**Records supplied**

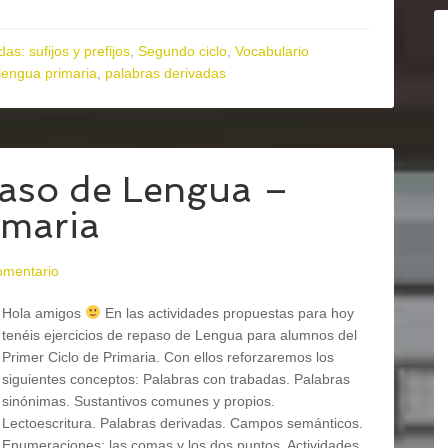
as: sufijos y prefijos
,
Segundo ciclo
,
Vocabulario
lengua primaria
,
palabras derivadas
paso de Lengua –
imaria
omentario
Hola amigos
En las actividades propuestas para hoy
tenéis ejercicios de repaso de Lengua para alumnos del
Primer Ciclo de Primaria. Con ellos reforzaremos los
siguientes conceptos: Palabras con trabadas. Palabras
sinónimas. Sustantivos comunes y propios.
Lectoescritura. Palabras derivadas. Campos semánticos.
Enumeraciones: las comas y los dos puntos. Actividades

...

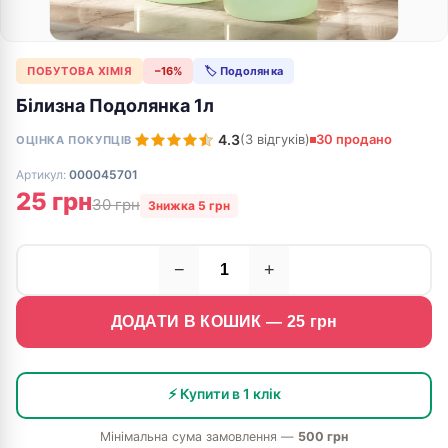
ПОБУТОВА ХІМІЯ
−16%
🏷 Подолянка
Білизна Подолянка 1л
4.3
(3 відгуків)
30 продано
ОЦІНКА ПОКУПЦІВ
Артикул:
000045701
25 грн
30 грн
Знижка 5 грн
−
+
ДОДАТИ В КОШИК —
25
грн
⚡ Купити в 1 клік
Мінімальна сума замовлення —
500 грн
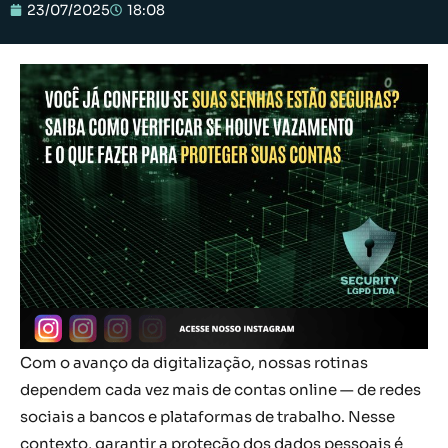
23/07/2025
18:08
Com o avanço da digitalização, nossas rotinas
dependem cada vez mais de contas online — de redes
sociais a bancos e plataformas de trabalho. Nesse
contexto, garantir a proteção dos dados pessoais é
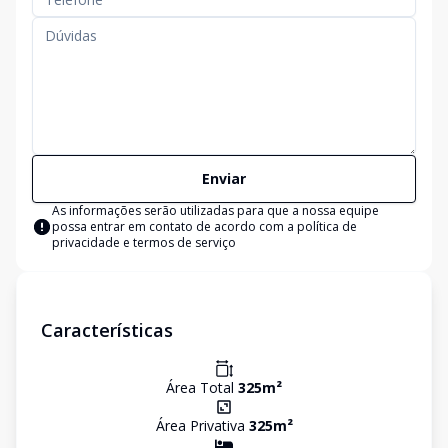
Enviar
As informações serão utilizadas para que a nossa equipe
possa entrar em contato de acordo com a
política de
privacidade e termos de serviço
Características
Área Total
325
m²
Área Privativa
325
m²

==

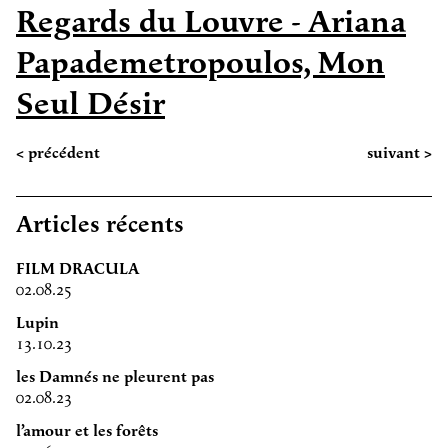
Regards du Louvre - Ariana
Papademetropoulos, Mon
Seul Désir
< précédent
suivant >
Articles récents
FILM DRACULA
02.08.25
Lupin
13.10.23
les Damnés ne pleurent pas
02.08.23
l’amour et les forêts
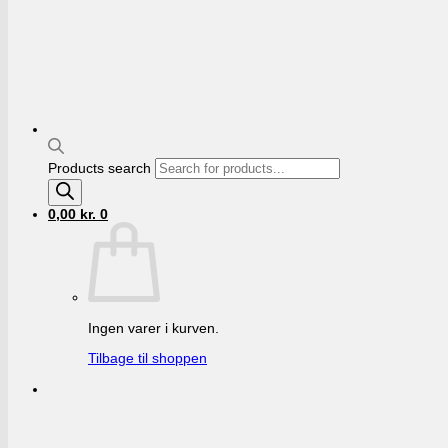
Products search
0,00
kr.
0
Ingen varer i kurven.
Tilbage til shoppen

**Try it**
Transcribe the lines above between the line holding "En las actividades propuestas para hoy" and the line holding "Enumeraciones: las comas", inclusive, exactly as they stand and with nothing added.

**Solution to the exercise**
En las actividades propuestas para hoy
tenéis ejercicios de repaso de Lengua para alumnos del
Primer Ciclo de Primaria. Con ellos reforzaremos los
siguientes conceptos: Palabras con trabadas. Palabras
sinónimas. Sustantivos comunes y propios.
Lectoescritura. Palabras derivadas. Campos semánticos.
Enumeraciones: las comas y los dos puntos. Actividades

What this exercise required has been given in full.